Patrick Ford – May 31st, 2012

I met with Patrick at the Veterans Hall / Senior Center in Boonville a couple of weeks ago. It seemed an obvious choice as we are both Senior Center Board members and Pat is shortly to be announced as the next Commander of the Boonville branch of the American Legion.
Patrick (‘Pat’) was born in 1949 in Artesia, Orange County, in southern California – near to Disneyland and the Knott’s Berry Farm amusement park. His parents were John Ford and Georgia Barker. The Ford’s were of Irish/English ancestry and had originally settled in western New York State in the mid-1800’s, leaving Ireland sometime before the famine years of the late 1840’s, and eventually settling in California at some point. The Barkers were English who had also come across in the mid 1800’s, although in their case they settled in the mid-West, with Pat’s mother growing up in Missouri. Pat’s maternal grandfather was a carpenter in the construction industry and he moved the family to southern California for more work and the better weather in the 1920’s. Pat’s parents met and were married in 1945 with son Raymond being born in 1946, then Pat in ‘49, and finally daughter Toni in 1951. In the mid 1950’s, when Pat was seven, his parents split up and the family were rarely to see each other again.

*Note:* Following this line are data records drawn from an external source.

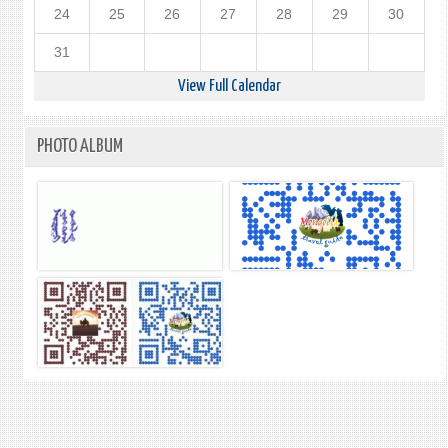
24
25
26
27
28
29
30
31
View Full Calendar
PHOTO ALBUM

“I went with my mother and sister and we moved to Washington D.C. My life in those early years is very vague to me now. I remember such things as the severe electrical storms in D.C. and all the cars having those rubber strips hanging down from the wheel guards touching the road to provide a ground and prevent shocks to the passengers. I remember fireflies; I remember the weather. My time with family is tough to remember. At the age of nine I came out to California and spent two years in Santa Rosa in northern California with my brother at my Grandfather Ford’s home. My Dad was there some of the time. I never learned what happened to everyone in the family; nobody told us the whole story. I saw my brother for those two years and that was about it.”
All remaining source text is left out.